Structured page parsing data
◆ ◆ ◆ ◆ ◆ ◆ ◆

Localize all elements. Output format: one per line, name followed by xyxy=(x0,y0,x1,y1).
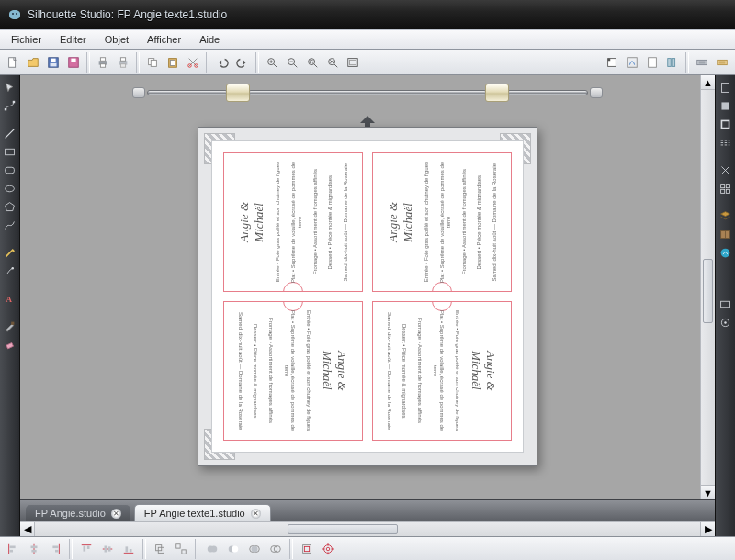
new-button[interactable] xyxy=(4,53,22,72)
card-line: Plat • Suprême de volaille, écrasé de po… xyxy=(290,159,303,286)
document-tab[interactable]: FP Angie.studio ✕ xyxy=(26,505,130,521)
align-top-button[interactable] xyxy=(77,540,96,558)
print-button[interactable] xyxy=(94,53,112,72)
smooth-freehand-tool[interactable] xyxy=(2,263,18,279)
menu-object[interactable]: Objet xyxy=(97,32,136,47)
menu-card[interactable]: Angie & Michaël Entrée • Foie gras poêlé… xyxy=(223,152,363,292)
menubar: Fichier Editer Objet Afficher Aide xyxy=(0,29,735,50)
cut-style-button[interactable] xyxy=(718,162,734,178)
store-button[interactable] xyxy=(718,244,734,261)
card-title: Angie & Michaël xyxy=(469,351,498,391)
knife-tool[interactable] xyxy=(2,318,18,334)
save-button[interactable] xyxy=(44,53,62,72)
weld-button[interactable] xyxy=(203,540,221,558)
card-line: Samedi dix-huit août — Domaine de la Ros… xyxy=(492,163,498,281)
scroll-right-icon[interactable]: ▶ xyxy=(700,522,715,536)
menu-card[interactable]: Samedi dix-huit août — Domaine de la Ros… xyxy=(223,301,363,441)
edit-points-tool[interactable] xyxy=(2,97,18,114)
svg-rect-67 xyxy=(130,549,132,553)
cut-button[interactable] xyxy=(184,53,202,72)
send-panel-button[interactable] xyxy=(718,296,734,312)
replicate-button[interactable] xyxy=(718,180,734,196)
window-title: Silhouette Studio: FP Angie texte1.studi… xyxy=(28,8,227,21)
library-button[interactable] xyxy=(663,53,682,72)
scroll-left-icon[interactable]: ◀ xyxy=(20,522,35,536)
group-button[interactable] xyxy=(151,540,169,558)
fill-color-button[interactable] xyxy=(718,97,734,114)
line-color-button[interactable] xyxy=(718,116,734,132)
rounded-rectangle-tool[interactable] xyxy=(2,162,18,178)
menu-file[interactable]: Fichier xyxy=(4,32,49,47)
vertical-scrollbar[interactable]: ▲ ▼ xyxy=(700,75,715,499)
svg-point-1 xyxy=(16,13,17,15)
horizontal-scrollbar[interactable]: ◀ ▶ xyxy=(20,521,715,536)
library-panel-button[interactable] xyxy=(718,226,734,242)
line-tool[interactable] xyxy=(2,125,18,141)
menu-card[interactable]: Samedi dix-huit août — Domaine de la Ros… xyxy=(372,301,512,441)
zoom-in-button[interactable] xyxy=(263,53,281,72)
layers-button[interactable] xyxy=(718,207,734,224)
ungroup-button[interactable] xyxy=(172,540,190,558)
cutting-mat[interactable]: Angie & Michaël Entrée • Foie gras poêlé… xyxy=(198,127,537,466)
select-tool[interactable] xyxy=(2,79,18,95)
scroll-down-icon[interactable]: ▼ xyxy=(701,485,715,499)
svg-rect-32 xyxy=(672,58,675,66)
subtract-button[interactable] xyxy=(224,540,243,558)
toolbar-separator xyxy=(69,539,73,559)
intersect-button[interactable] xyxy=(245,540,264,558)
print-border-button[interactable] xyxy=(114,53,132,72)
svg-rect-60 xyxy=(52,545,58,548)
zoom-selection-button[interactable] xyxy=(303,53,322,72)
svg-rect-61 xyxy=(55,549,59,552)
scroll-thumb[interactable] xyxy=(703,259,713,323)
copy-button[interactable] xyxy=(143,53,162,72)
text-tool[interactable]: A xyxy=(2,290,18,307)
paste-button[interactable] xyxy=(164,53,182,72)
redo-button[interactable] xyxy=(233,53,252,72)
zoom-out-button[interactable] xyxy=(283,53,301,72)
document-tab[interactable]: FP Angie texte1.studio ✕ xyxy=(134,504,271,521)
scroll-thumb[interactable] xyxy=(288,524,398,534)
menu-view[interactable]: Afficher xyxy=(140,32,188,47)
menu-edit[interactable]: Editer xyxy=(52,32,94,47)
menu-help[interactable]: Aide xyxy=(192,32,227,47)
send-to-silhouette-button[interactable] xyxy=(693,53,711,72)
curve-tool[interactable] xyxy=(2,217,18,233)
freehand-tool[interactable] xyxy=(2,244,18,261)
preferences-button[interactable] xyxy=(718,314,734,330)
rectangle-tool[interactable] xyxy=(2,143,18,160)
page-setup-button[interactable] xyxy=(643,53,662,72)
card-line: Fromage • Assortiment de fromages affiné… xyxy=(267,318,274,423)
target-button[interactable] xyxy=(319,540,337,558)
close-tab-icon[interactable]: ✕ xyxy=(111,509,121,519)
align-left-button[interactable] xyxy=(4,540,22,558)
align-bottom-button[interactable] xyxy=(119,540,138,558)
roller-grip-right[interactable] xyxy=(485,84,509,102)
registration-marks-button[interactable] xyxy=(603,53,621,72)
close-tab-icon[interactable]: ✕ xyxy=(251,509,261,519)
crop-button[interactable] xyxy=(266,540,285,558)
svg-rect-2 xyxy=(9,57,16,67)
roller-grip-left[interactable] xyxy=(226,84,250,102)
trace-button[interactable] xyxy=(623,53,641,72)
line-style-button[interactable] xyxy=(718,134,734,151)
offset-button[interactable] xyxy=(298,540,316,558)
page[interactable]: Angie & Michaël Entrée • Foie gras poêlé… xyxy=(211,140,524,453)
save-to-library-button[interactable] xyxy=(64,53,83,72)
undo-button[interactable] xyxy=(213,53,232,72)
open-button[interactable] xyxy=(24,53,42,72)
design-canvas[interactable]: Angie & Michaël Entrée • Foie gras poêlé… xyxy=(20,75,715,499)
cut-settings-button[interactable] xyxy=(713,53,731,72)
align-center-h-button[interactable] xyxy=(25,540,43,558)
eraser-tool[interactable] xyxy=(2,336,18,353)
fit-to-window-button[interactable] xyxy=(344,53,362,72)
align-right-button[interactable] xyxy=(46,540,64,558)
pan-button[interactable] xyxy=(323,53,342,72)
align-center-v-button[interactable] xyxy=(98,540,117,558)
ellipse-tool[interactable] xyxy=(2,180,18,196)
page-tools-button[interactable] xyxy=(718,79,734,95)
polygon-tool[interactable] xyxy=(2,198,18,215)
scroll-up-icon[interactable]: ▲ xyxy=(701,75,715,90)
svg-rect-10 xyxy=(100,63,105,67)
menu-card[interactable]: Angie & Michaël Entrée • Foie gras poêlé… xyxy=(372,152,512,292)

◆ ◆ ◆ ◆ ◆ ◆ ◆

## ASSIGNMENT:
Exactly what appears in the records above must be returned, apart from the pictures.

## RESPONSE:
Localize all elements. Output format: one per line, name followed by xyxy=(x0,y0,x1,y1).
new-button[interactable] xyxy=(4,53,22,72)
card-line: Plat • Suprême de volaille, écrasé de po… xyxy=(290,159,303,286)
document-tab[interactable]: FP Angie.studio ✕ xyxy=(26,505,130,521)
align-top-button[interactable] xyxy=(77,540,96,558)
print-button[interactable] xyxy=(94,53,112,72)
smooth-freehand-tool[interactable] xyxy=(2,263,18,279)
menu-object[interactable]: Objet xyxy=(97,32,136,47)
menu-card[interactable]: Angie & Michaël Entrée • Foie gras poêlé… xyxy=(223,152,363,292)
menubar: Fichier Editer Objet Afficher Aide xyxy=(0,29,735,50)
cut-style-button[interactable] xyxy=(718,162,734,178)
store-button[interactable] xyxy=(718,244,734,261)
card-title: Angie & Michaël xyxy=(469,351,498,391)
knife-tool[interactable] xyxy=(2,318,18,334)
save-button[interactable] xyxy=(44,53,62,72)
weld-button[interactable] xyxy=(203,540,221,558)
card-line: Samedi dix-huit août — Domaine de la Ros… xyxy=(492,163,498,281)
scroll-right-icon[interactable]: ▶ xyxy=(700,522,715,536)
menu-card[interactable]: Samedi dix-huit août — Domaine de la Ros… xyxy=(223,301,363,441)
edit-points-tool[interactable] xyxy=(2,97,18,114)
svg-rect-67 xyxy=(130,549,132,553)
cut-button[interactable] xyxy=(184,53,202,72)
send-panel-button[interactable] xyxy=(718,296,734,312)
replicate-button[interactable] xyxy=(718,180,734,196)
window-title: Silhouette Studio: FP Angie texte1.studi… xyxy=(28,8,227,21)
library-button[interactable] xyxy=(663,53,682,72)
scroll-left-icon[interactable]: ◀ xyxy=(20,522,35,536)
group-button[interactable] xyxy=(151,540,169,558)
fill-color-button[interactable] xyxy=(718,97,734,114)
line-color-button[interactable] xyxy=(718,116,734,132)
rounded-rectangle-tool[interactable] xyxy=(2,162,18,178)
menu-file[interactable]: Fichier xyxy=(4,32,49,47)
vertical-scrollbar[interactable]: ▲ ▼ xyxy=(700,75,715,499)
svg-point-1 xyxy=(16,13,17,15)
horizontal-scrollbar[interactable]: ◀ ▶ xyxy=(20,521,715,536)
library-panel-button[interactable] xyxy=(718,226,734,242)
line-tool[interactable] xyxy=(2,125,18,141)
menu-card[interactable]: Samedi dix-huit août — Domaine de la Ros… xyxy=(372,301,512,441)
zoom-in-button[interactable] xyxy=(263,53,281,72)
layers-button[interactable] xyxy=(718,207,734,224)
ungroup-button[interactable] xyxy=(172,540,190,558)
cutting-mat[interactable]: Angie & Michaël Entrée • Foie gras poêlé… xyxy=(198,127,537,466)
select-tool[interactable] xyxy=(2,79,18,95)
scroll-down-icon[interactable]: ▼ xyxy=(701,485,715,499)
svg-rect-32 xyxy=(672,58,675,66)
subtract-button[interactable] xyxy=(224,540,243,558)
toolbar-separator xyxy=(69,539,73,559)
intersect-button[interactable] xyxy=(245,540,264,558)
print-border-button[interactable] xyxy=(114,53,132,72)
svg-rect-60 xyxy=(52,545,58,548)
zoom-selection-button[interactable] xyxy=(303,53,322,72)
svg-rect-61 xyxy=(55,549,59,552)
scroll-thumb[interactable] xyxy=(703,259,713,323)
copy-button[interactable] xyxy=(143,53,162,72)
text-tool[interactable]: A xyxy=(2,290,18,307)
paste-button[interactable] xyxy=(164,53,182,72)
redo-button[interactable] xyxy=(233,53,252,72)
zoom-out-button[interactable] xyxy=(283,53,301,72)
document-tab[interactable]: FP Angie texte1.studio ✕ xyxy=(134,504,271,521)
scroll-thumb[interactable] xyxy=(288,524,398,534)
menu-view[interactable]: Afficher xyxy=(140,32,188,47)
menu-edit[interactable]: Editer xyxy=(52,32,94,47)
menu-help[interactable]: Aide xyxy=(192,32,227,47)
send-to-silhouette-button[interactable] xyxy=(693,53,711,72)
curve-tool[interactable] xyxy=(2,217,18,233)
freehand-tool[interactable] xyxy=(2,244,18,261)
preferences-button[interactable] xyxy=(718,314,734,330)
rectangle-tool[interactable] xyxy=(2,143,18,160)
page-setup-button[interactable] xyxy=(643,53,662,72)
card-line: Fromage • Assortiment de fromages affiné… xyxy=(267,318,274,423)
target-button[interactable] xyxy=(319,540,337,558)
close-tab-icon[interactable]: ✕ xyxy=(111,509,121,519)
align-left-button[interactable] xyxy=(4,540,22,558)
align-bottom-button[interactable] xyxy=(119,540,138,558)
roller-grip-right[interactable] xyxy=(485,84,509,102)
registration-marks-button[interactable] xyxy=(603,53,621,72)
close-tab-icon[interactable]: ✕ xyxy=(251,509,261,519)
crop-button[interactable] xyxy=(266,540,285,558)
svg-rect-2 xyxy=(9,57,16,67)
roller-grip-left[interactable] xyxy=(226,84,250,102)
trace-button[interactable] xyxy=(623,53,641,72)
line-style-button[interactable] xyxy=(718,134,734,151)
offset-button[interactable] xyxy=(298,540,316,558)
page[interactable]: Angie & Michaël Entrée • Foie gras poêlé… xyxy=(211,140,524,453)
save-to-library-button[interactable] xyxy=(64,53,83,72)
undo-button[interactable] xyxy=(213,53,232,72)
open-button[interactable] xyxy=(24,53,42,72)
design-canvas[interactable]: Angie & Michaël Entrée • Foie gras poêlé… xyxy=(20,75,715,499)
cut-settings-button[interactable] xyxy=(713,53,731,72)
align-center-h-button[interactable] xyxy=(25,540,43,558)
eraser-tool[interactable] xyxy=(2,336,18,353)
fit-to-window-button[interactable] xyxy=(344,53,362,72)
align-right-button[interactable] xyxy=(46,540,64,558)
pan-button[interactable] xyxy=(323,53,342,72)
align-center-v-button[interactable] xyxy=(98,540,117,558)
ellipse-tool[interactable] xyxy=(2,180,18,196)
page-tools-button[interactable] xyxy=(718,79,734,95)
polygon-tool[interactable] xyxy=(2,198,18,215)
scroll-up-icon[interactable]: ▲ xyxy=(701,75,715,90)
svg-rect-10 xyxy=(100,63,105,67)
menu-card[interactable]: Angie & Michaël Entrée • Foie gras poêlé… xyxy=(372,152,512,292)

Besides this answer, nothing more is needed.